● Collected data:
_ _ _

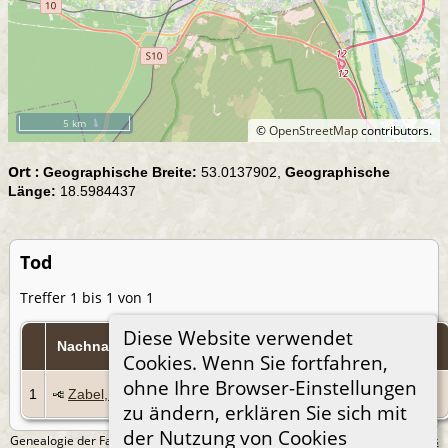
5 km
©
OpenStreetMap
contributors.
Ort :
Geographische Breite:
53.0137902,
Geographische
Länge:
18.5984437
Tod
Treffer 1 bis 1 von 1
Diese Website verwendet
Tod
Nachname, Taufnamen
Personen-Kennung
Cookies. Wenn Sie fortfahren,
ohne Ihre Browser-Einstellungen
vor
1
Zabel, Johann
I308
1878
zu ändern, erklären Sie sich mit
der Nutzung von Cookies
Genealogie der Familie Treichel aus Berlin. - erstellt und betreut von
Andreas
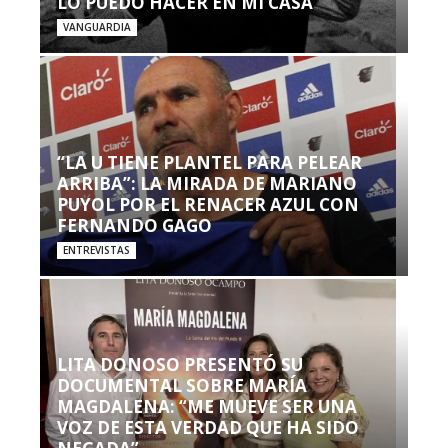
LO PUEDO HACER EN MI CASA’”
VANGUARDIA
“LA U TIENE PLANTEL PARA PELEAR
ARRIBA”: LA MIRADA DE MARIANO
PUYOL POR EL RENACER AZUL CON
FERNANDO GAGO
ENTREVISTAS
LITA DONOSO PRESENTÓ SU
DOCUMENTAL SOBRE MARÍA
MAGDALENA: “ME MUEVE SER UNA
VOZ DE ESTA VERDAD QUE HA SIDO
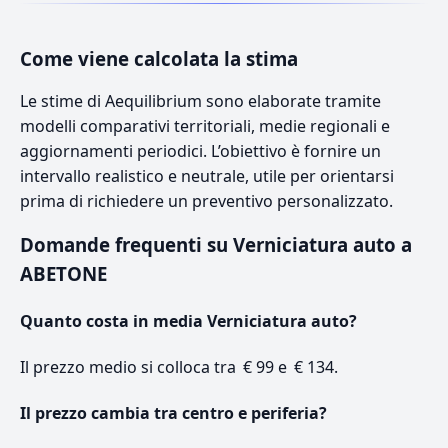
Come viene calcolata la stima
Le stime di Aequilibrium sono elaborate tramite
modelli comparativi territoriali, medie regionali e
aggiornamenti periodici. L’obiettivo è fornire un
intervallo realistico e neutrale, utile per orientarsi
prima di richiedere un preventivo personalizzato.
Domande frequenti su Verniciatura auto a
ABETONE
Quanto costa in media Verniciatura auto?
Il prezzo medio si colloca tra € 99 e € 134.
Il prezzo cambia tra centro e periferia?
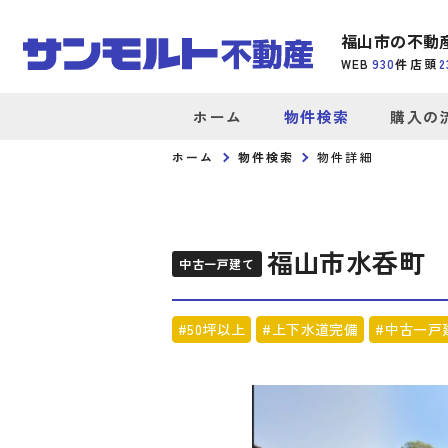
福山市の不動
WEB
930
件
店頭
2
ホーム
物件検索
購入の
ホーム
物件検索
物件詳細
福山市水呑町
中古一戸建て
#50坪以上
#上下水道完備
#中古一戸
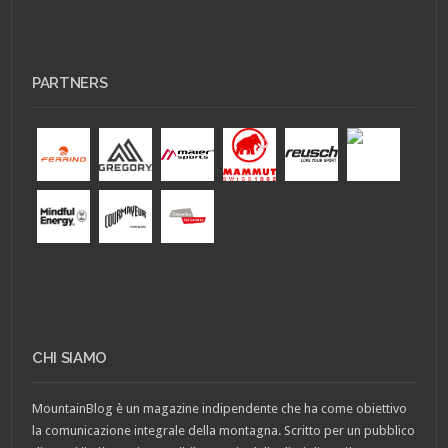
PARTNERS
CHI SIAMO
MountainBlog è un magazine indipendente che ha come obiettivo
la comunicazione integrale della montagna. Scritto per un pubblico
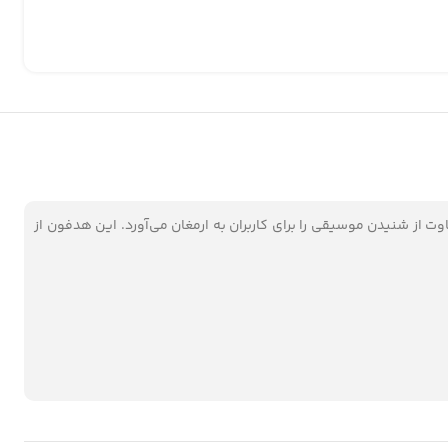
وت از شنیدن موسیقی را برای کاربران به ارمغان می‌آورد. این هدفون از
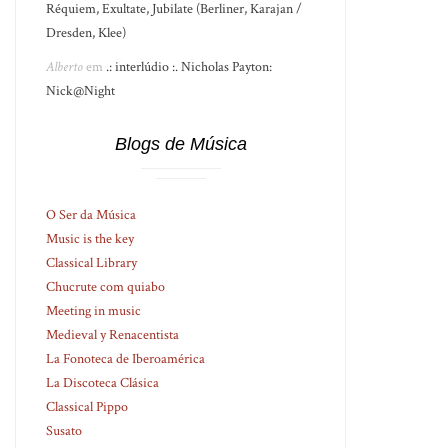
Réquiem, Exultate, Jubilate (Berliner, Karajan /
Dresden, Klee)
Alberto
em
.: interlúdio :. Nicholas Payton:
Nick@Night
Blogs de Música
O Ser da Música
Music is the key
Classical Library
Chucrute com quiabo
Meeting in music
Medieval y Renacentista
La Fonoteca de Iberoamérica
La Discoteca Clásica
Classical Pippo
Susato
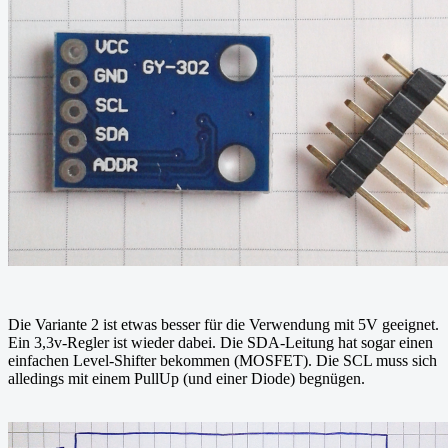
Die Variante 2 ist etwas besser für die Verwendung mit 5V geeignet.
Ein 3,3v-Regler ist wieder dabei. Die SDA-Leitung hat sogar einen
einfachen Level-Shifter bekommen (MOSFET). Die SCL muss sich
alledings mit einem PullUp (und einer Diode) begnügen.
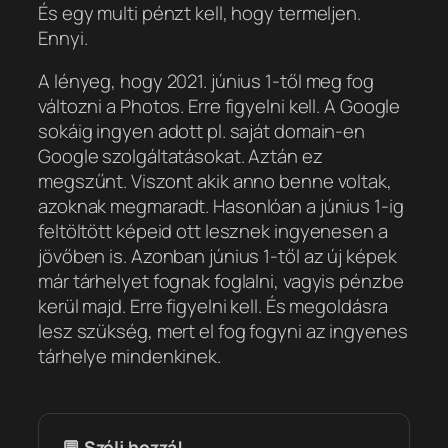
És egy multi pénzt kell, hogy termeljen.
Ennyi.
A lényeg, hogy 2021. június 1-től meg fog
változni a Photos. Erre figyelni kell. A Google
sokáig ingyen adott pl. saját domain-en
Google szolgáltatásokat. Aztán ez
megszűnt. Viszont akik anno benne voltak,
azoknak megmaradt. Hasonlóan a június 1-ig
feltöltött képeid ott lesznek ingyenesen a
jövőben is. Azonban június 1-től az új képek
már tárhelyet fognak foglalni, vagyis pénzbe
kerül majd. Erre figyelni kell. És megoldásra
lesz szükség, mert el fog fogyni az ingyenes
tárhelye mindenkinek.
💬 Szólj hozzá!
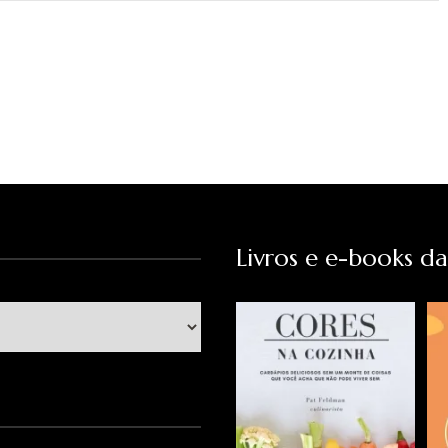
Livros e e-books d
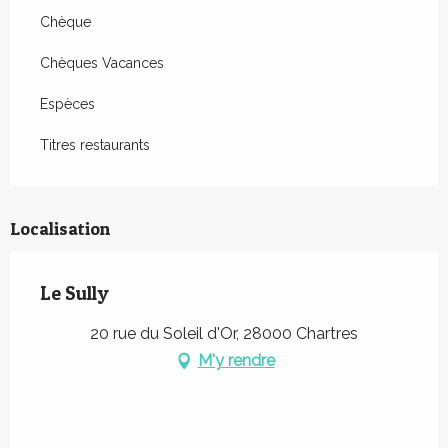
Chèque
Chèques Vacances
Espèces
Titres restaurants
Localisation
Le Sully
20 rue du Soleil d'Or, 28000 Chartres
M'y rendre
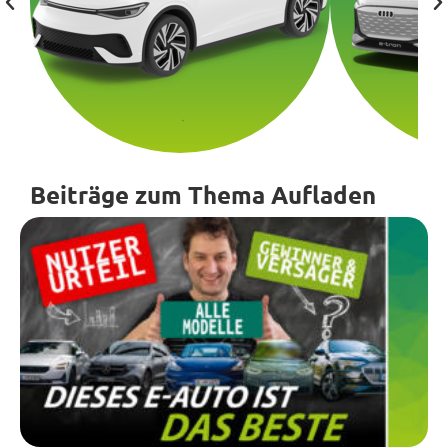
Beiträge zum Thema Aufladen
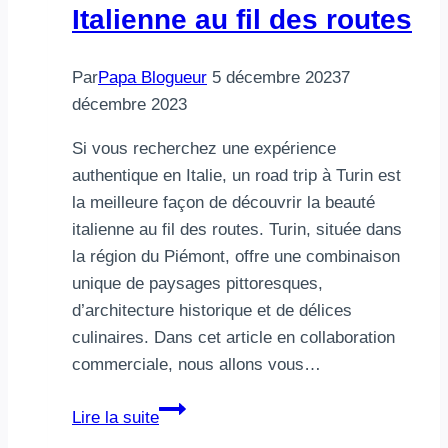
Italienne au fil des routes
Par
Papa Blogueur
5 décembre 2023
7
décembre 2023
Si vous recherchez une expérience
authentique en Italie, un road trip à Turin est
la meilleure façon de découvrir la beauté
italienne au fil des routes. Turin, située dans
la région du Piémont, offre une combinaison
unique de paysages pittoresques,
d’architecture historique et de délices
culinaires. Dans cet article en collaboration
commerciale, nous allons vous…
Road
Lire la suite
Trip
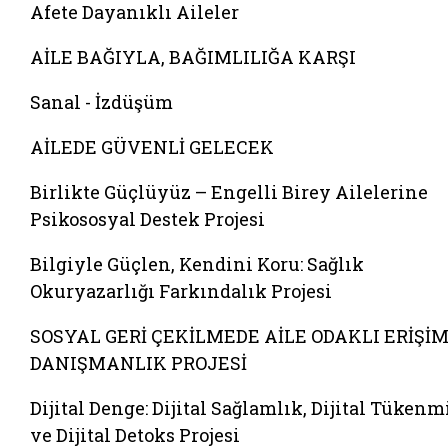
Afete Dayanıklı Aileler
AİLE BAĞIYLA, BAĞIMLILIĞA KARŞI
Sanal - İzdüşüm
AİLEDE GÜVENLİ GELECEK
Birlikte Güçlüyüz – Engelli Birey Ailelerine
Psikososyal Destek Projesi
Bilgiyle Güçlen, Kendini Koru: Sağlık
Okuryazarlığı Farkındalık Projesi
SOSYAL GERİ ÇEKİLMEDE AİLE ODAKLI ERİŞİM
DANIŞMANLIK PROJESİ
Dijital Denge: Dijital Sağlamlık, Dijital Tükenm
ve Dijital Detoks Projesi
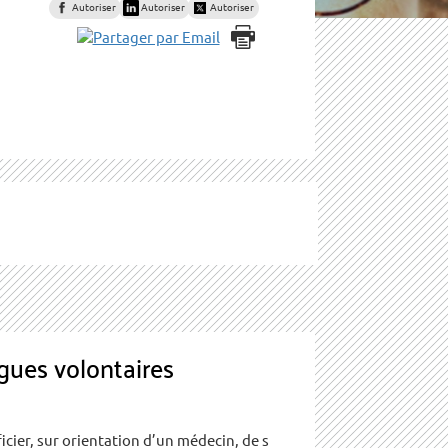
Autoriser
Autoriser
Autoriser
gues volontaires
icier, sur orientation d’un médecin, de s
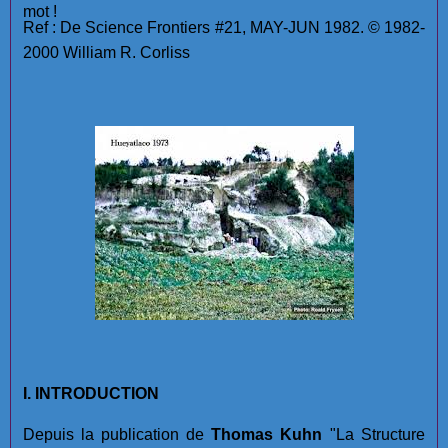
mot !
Ref : De Science Frontiers #21, MAY-JUN 1982. © 1982-
2000 William R. Corliss
I. INTRODUCTION
Depuis la publication de
Thomas Kuhn
"La Structure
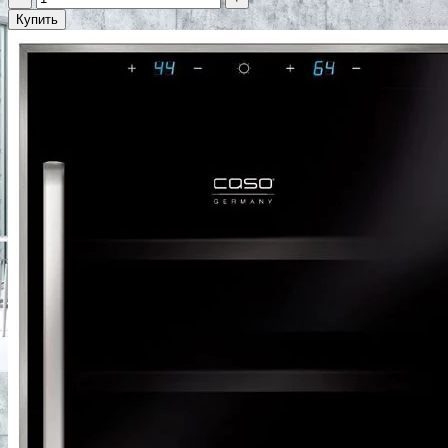
Купить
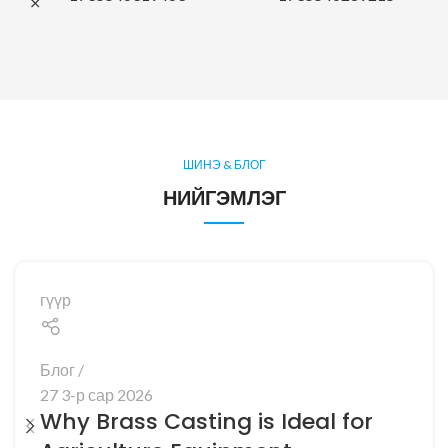
ШИНЭ & БЛОГ
НИЙГЭМЛЭГ
гүүр
Блог
27 3-р сар 2026
Why Brass Casting is Ideal for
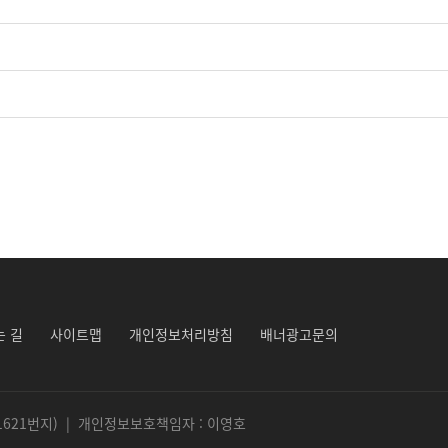
는 길
사이트맵
개인정보처리방침
배너광고문의
1621번지) | 개인정보보호책임자 : 이영호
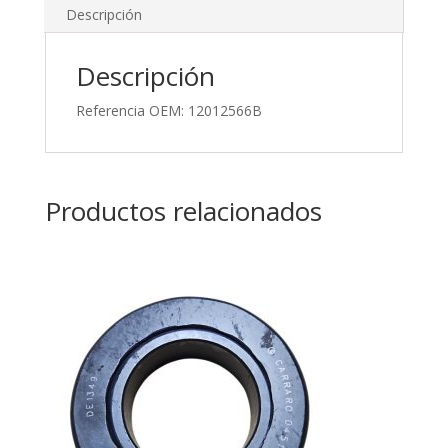
Descripción
Descripción
Referencia OEM: 12012566B
Productos relacionados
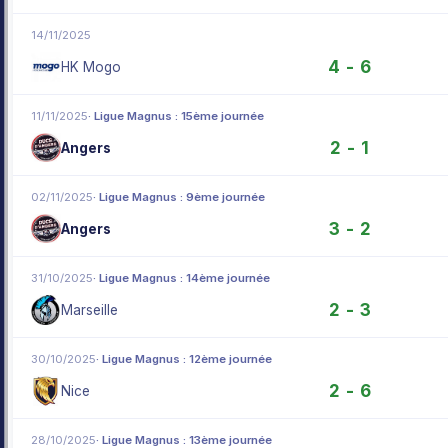
14/11/2025
4 - 6
HK Mogo
11/11/2025
· Ligue Magnus : 15ème journée
2 - 1
Angers
02/11/2025
· Ligue Magnus : 9ème journée
3 - 2
Angers
31/10/2025
· Ligue Magnus : 14ème journée
2 - 3
Marseille
30/10/2025
· Ligue Magnus : 12ème journée
2 - 6
Nice
28/10/2025
· Ligue Magnus : 13ème journée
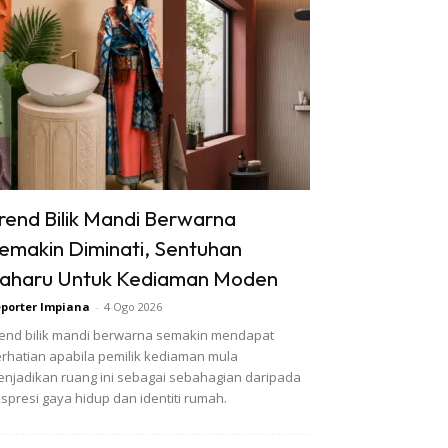
rend Bilik Mandi Berwarna
emakin Diminati, Sentuhan
aharu Untuk Kediaman Moden
porter Impiana
-
4 Ogo 2026
end bilik mandi berwarna semakin mendapat
rhatian apabila pemilik kediaman mula
njadikan ruang ini sebagai sebahagian daripada
spresi gaya hidup dan identiti rumah.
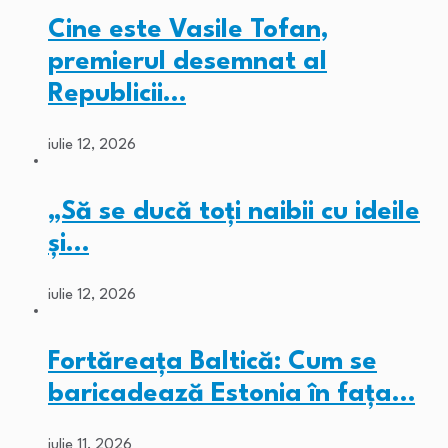
Cine este Vasile Tofan,
premierul desemnat al
Republicii…
iulie 12, 2026
„Să se ducă toți naibii cu ideile
și…
iulie 12, 2026
Fortăreața Baltică: Cum se
baricadează Estonia în fața…
iulie 11, 2026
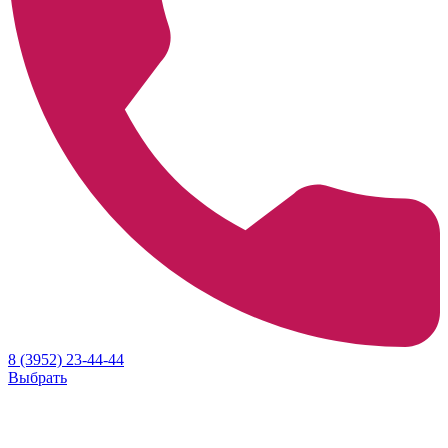
8 (3952) 23-44-44
Выбрать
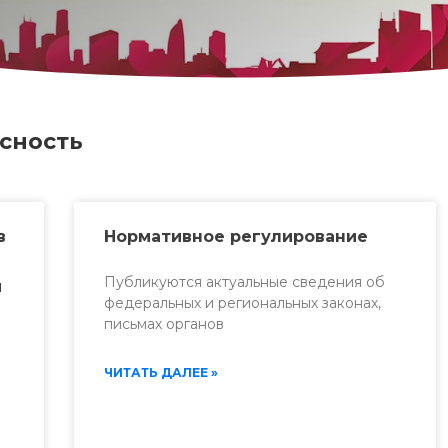
сность
в
Нормативное регулирование
Публикуются актуальные сведения об
и
федеральных и региональных законах,
письмах органов
ЧИТАТЬ ДАЛЕЕ »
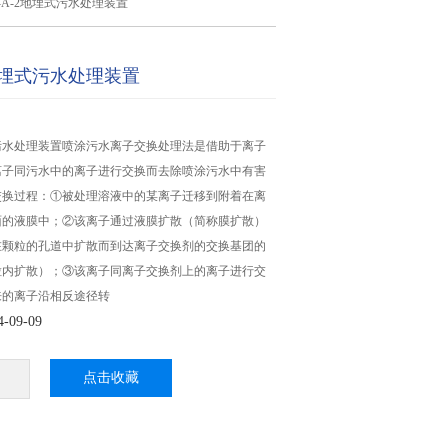
Z-A-2地埋式污水处理装置
2地埋式污水处理装置
埋式污水处理装置喷涂污水离子交换处理法是借助于离子
离子同污水中的离子进行交换而去除喷涂污水中有害
交换过程：①被处理溶液中的某离子迁移到附着在离
面的液膜中；②该离子通过液膜扩散（简称膜扩散）
在颗粒的孔道中扩散而到达离子交换剂的交换基团的
粒内扩散）；③该离子同离子交换剂上的离子进行交
来的离子沿相反途径转
09-09
点击收藏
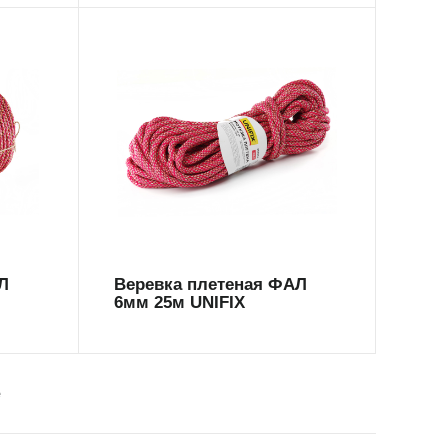
699590
Л
Веревка плетеная ФАЛ
6мм 25м UNIFIX
е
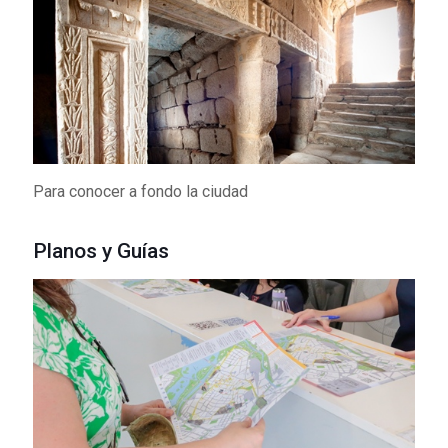
Para conocer a fondo la ciudad
Planos y Guías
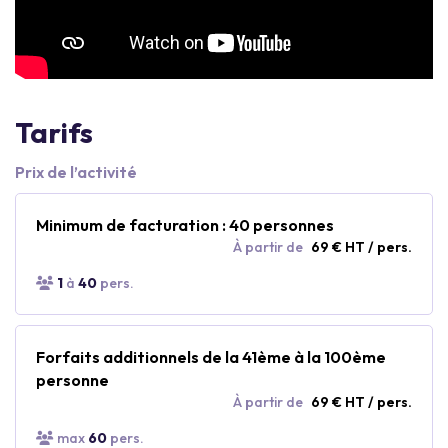
Tarifs
Prix de l’activité
Minimum de facturation : 40 personnes
À partir de
69 € HT / pers.
1
à
40
pers.
Forfaits additionnels de la 41ème à la 100ème
personne
À partir de
69 € HT / pers.
max
60
pers.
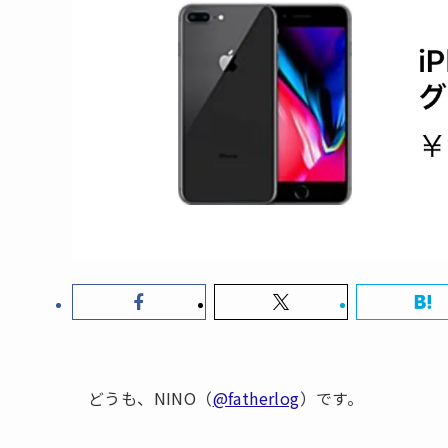
どうも、NINO（
@fatherlog
）です。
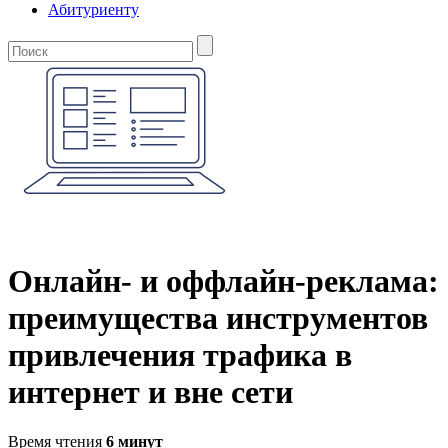
Абитуриенту
Онлайн- и оффлайн-реклама:
преимущества инструментов
привлечения трафика в
интернет и вне сети
Время чтения
6 минут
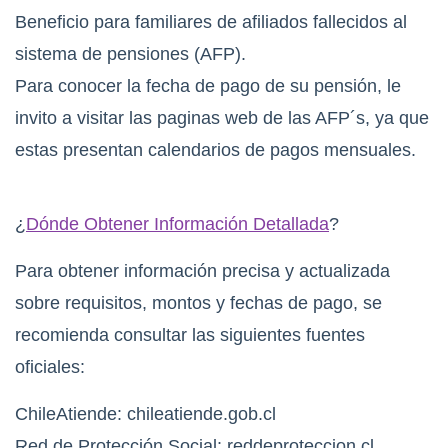
Beneficio para familiares de afiliados fallecidos al
sistema de pensiones (AFP).
Para conocer la fecha de pago de su pensión, le
invito a visitar las paginas web de las AFP´s, ya que
estas presentan calendarios de pagos mensuales.
¿
Dónde Obtener Información Detallada
?
Para obtener información precisa y actualizada
sobre requisitos, montos y fechas de pago, se
recomienda consultar las siguientes fuentes
oficiales:
ChileAtiende: chileatiende.gob.cl
Red de Protección Social: reddeproteccion.cl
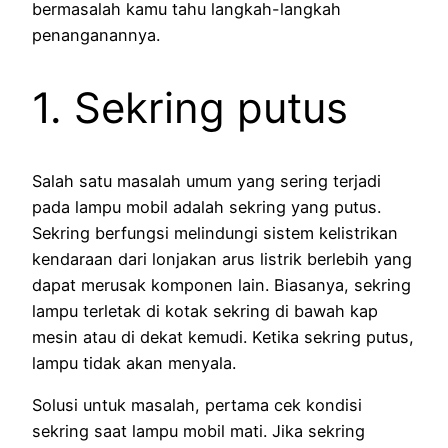
bermasalah kamu tahu langkah-langkah
penanganannya.
1. Sekring putus
Salah satu masalah umum yang sering terjadi
pada lampu mobil adalah sekring yang putus.
Sekring berfungsi melindungi sistem kelistrikan
kendaraan dari lonjakan arus listrik berlebih yang
dapat merusak komponen lain. Biasanya, sekring
lampu terletak di kotak sekring di bawah kap
mesin atau di dekat kemudi. Ketika sekring putus,
lampu tidak akan menyala.
Solusi untuk masalah, pertama cek kondisi
sekring saat lampu mobil mati. Jika sekring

_ _ _

What is needed is every line of the records above that contains the word "routes".

● Task result:
Italienne au fil des routes
italienne au fil des routes. Turin, située dans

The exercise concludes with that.